**EXCERPTED DATA**
===

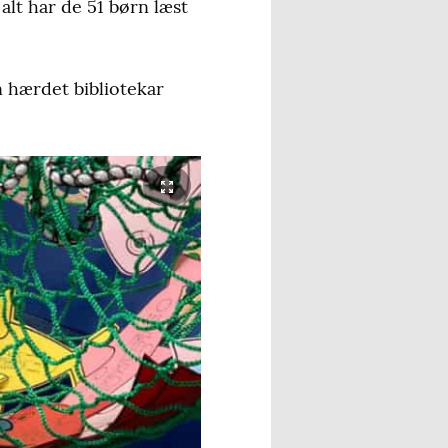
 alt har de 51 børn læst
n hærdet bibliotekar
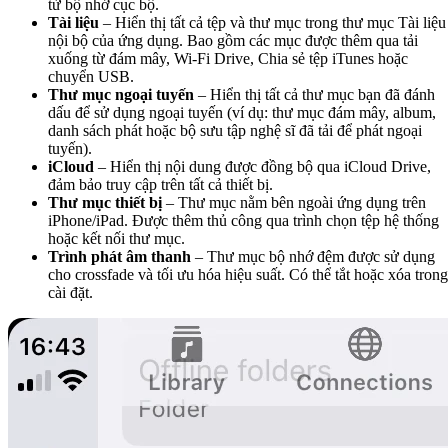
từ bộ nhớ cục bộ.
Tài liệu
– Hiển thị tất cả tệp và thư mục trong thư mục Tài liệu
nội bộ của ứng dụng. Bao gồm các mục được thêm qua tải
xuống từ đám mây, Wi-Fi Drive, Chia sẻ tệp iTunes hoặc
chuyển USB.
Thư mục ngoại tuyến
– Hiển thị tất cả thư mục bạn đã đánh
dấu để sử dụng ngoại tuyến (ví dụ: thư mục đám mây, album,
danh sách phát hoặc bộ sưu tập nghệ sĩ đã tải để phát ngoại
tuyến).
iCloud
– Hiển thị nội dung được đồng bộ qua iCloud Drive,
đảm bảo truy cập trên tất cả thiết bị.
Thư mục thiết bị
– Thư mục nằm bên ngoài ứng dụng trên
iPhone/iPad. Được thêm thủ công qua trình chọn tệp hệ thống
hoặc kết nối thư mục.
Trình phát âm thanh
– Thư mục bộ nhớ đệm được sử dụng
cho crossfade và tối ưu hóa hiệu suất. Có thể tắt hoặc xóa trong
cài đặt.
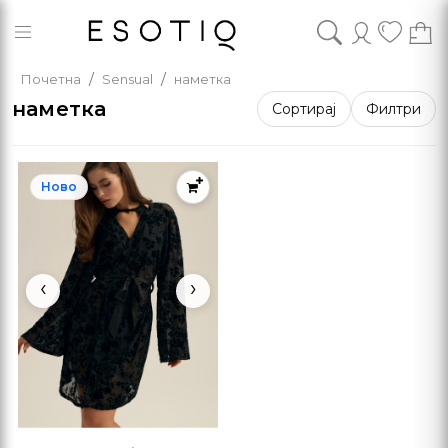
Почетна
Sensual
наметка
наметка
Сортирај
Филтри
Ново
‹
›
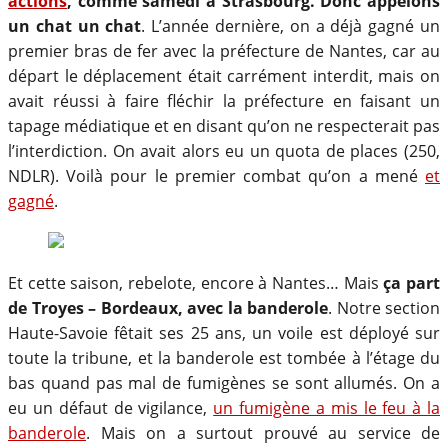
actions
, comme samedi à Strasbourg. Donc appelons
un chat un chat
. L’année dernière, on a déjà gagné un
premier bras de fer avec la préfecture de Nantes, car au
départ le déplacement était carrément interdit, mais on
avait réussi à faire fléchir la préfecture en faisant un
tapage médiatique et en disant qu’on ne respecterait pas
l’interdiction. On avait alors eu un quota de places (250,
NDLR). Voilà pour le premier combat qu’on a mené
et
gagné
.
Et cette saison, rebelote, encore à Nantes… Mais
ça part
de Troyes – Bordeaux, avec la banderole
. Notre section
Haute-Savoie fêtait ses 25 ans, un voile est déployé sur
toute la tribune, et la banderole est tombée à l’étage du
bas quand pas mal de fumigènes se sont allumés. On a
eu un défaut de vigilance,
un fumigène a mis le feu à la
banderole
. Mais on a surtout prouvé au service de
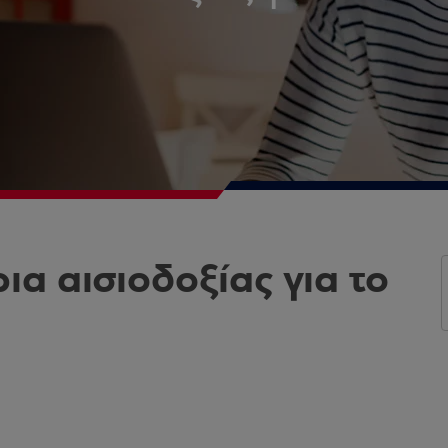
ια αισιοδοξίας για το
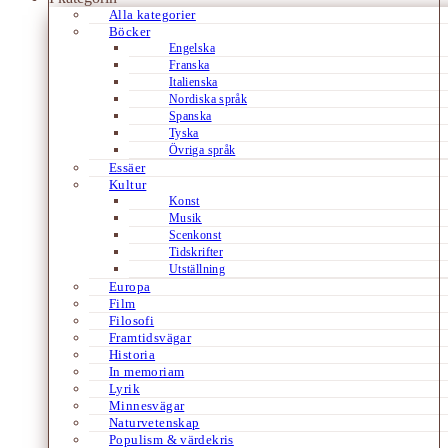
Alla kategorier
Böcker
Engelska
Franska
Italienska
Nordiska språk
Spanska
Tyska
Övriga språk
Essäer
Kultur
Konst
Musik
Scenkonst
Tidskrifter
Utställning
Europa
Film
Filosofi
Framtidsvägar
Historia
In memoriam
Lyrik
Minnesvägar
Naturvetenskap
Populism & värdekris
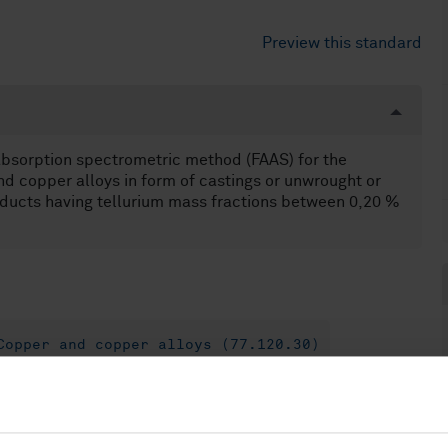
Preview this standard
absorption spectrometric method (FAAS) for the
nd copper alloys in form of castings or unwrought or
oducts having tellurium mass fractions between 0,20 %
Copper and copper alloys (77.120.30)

===

**TASK OBJECTIVE**
As you output the material, omit the pictures but alter nothing else.

**OUTPUT FOR THIS EXERCISE**
 alt har de 51 børn læst
n hærdet bibliotekar
từ bộ nhớ cục bộ.
Tài liệu
– Hiển thị tất cả tệp và thư mục trong thư mục Tài liệu
nội bộ của ứng dụng. Bao gồm các mục được thêm qua tải
xuống từ đám mây, Wi-Fi Drive, Chia sẻ tệp iTunes hoặc
chuyển USB.
Thư mục ngoại tuyến
– Hiển thị tất cả thư mục bạn đã đánh
dấu để sử dụng ngoại tuyến (ví dụ: thư mục đám mây, album,
danh sách phát hoặc bộ sưu tập nghệ sĩ đã tải để phát ngoại
tuyến).
iCloud
– Hiển thị nội dung được đồng bộ qua iCloud Drive,
đảm bảo truy cập trên tất cả thiết bị.
Thư mục thiết bị
– Thư mục nằm bên ngoài ứng dụng trên
iPhone/iPad. Được thêm thủ công qua trình chọn tệp hệ thống
hoặc kết nối thư mục.
Trình phát âm thanh
– Thư mục bộ nhớ đệm được sử dụng
cho crossfade và tối ưu hóa hiệu suất. Có thể tắt hoặc xóa trong
cài đặt.
Почетна
Sensual
наметка
наметка
Сортирај
Филтри
Ново
‹
›
actions
, comme samedi à Strasbourg. Donc appelons
un chat un chat
. L’année dernière, on a déjà gagné un
premier bras de fer avec la préfecture de Nantes, car au
départ le déplacement était carrément interdit, mais on
avait réussi à faire fléchir la préfecture en faisant un
tapage médiatique et en disant qu’on ne respecterait pas
l’interdiction. On avait alors eu un quota de places (250,
NDLR). Voilà pour le premier combat qu’on a mené
et
gagné
.
Et cette saison, rebelote, encore à Nantes… Mais
ça part
de Troyes – Bordeaux, avec la banderole
. Notre section
Haute-Savoie fêtait ses 25 ans, un voile est déployé sur
toute la tribune, et la banderole est tombée à l’étage du
bas quand pas mal de fumigènes se sont allumés. On a
eu un défaut de vigilance,
un fumigène a mis le feu à la
banderole
. Mais on a surtout prouvé au service de
ια αισιοδοξίας για το
Alla kategorier
Böcker
Engelska
Franska
Italienska
Nordiska språk
Spanska
Tyska
Övriga språk
Essäer
Kultur
Konst
Musik
Scenkonst
Tidskrifter
Utställning
Europa
Film
Filosofi
Framtidsvägar
Historia
In memoriam
Lyrik
Minnesvägar
Naturvetenskap
Populism & värdekris
Preview this standard
absorption spectrometric method (FAAS) for the
nd copper alloys in form of castings or unwrought or
oducts having tellurium mass fractions between 0,20 %
Copper and copper alloys (77.120.30)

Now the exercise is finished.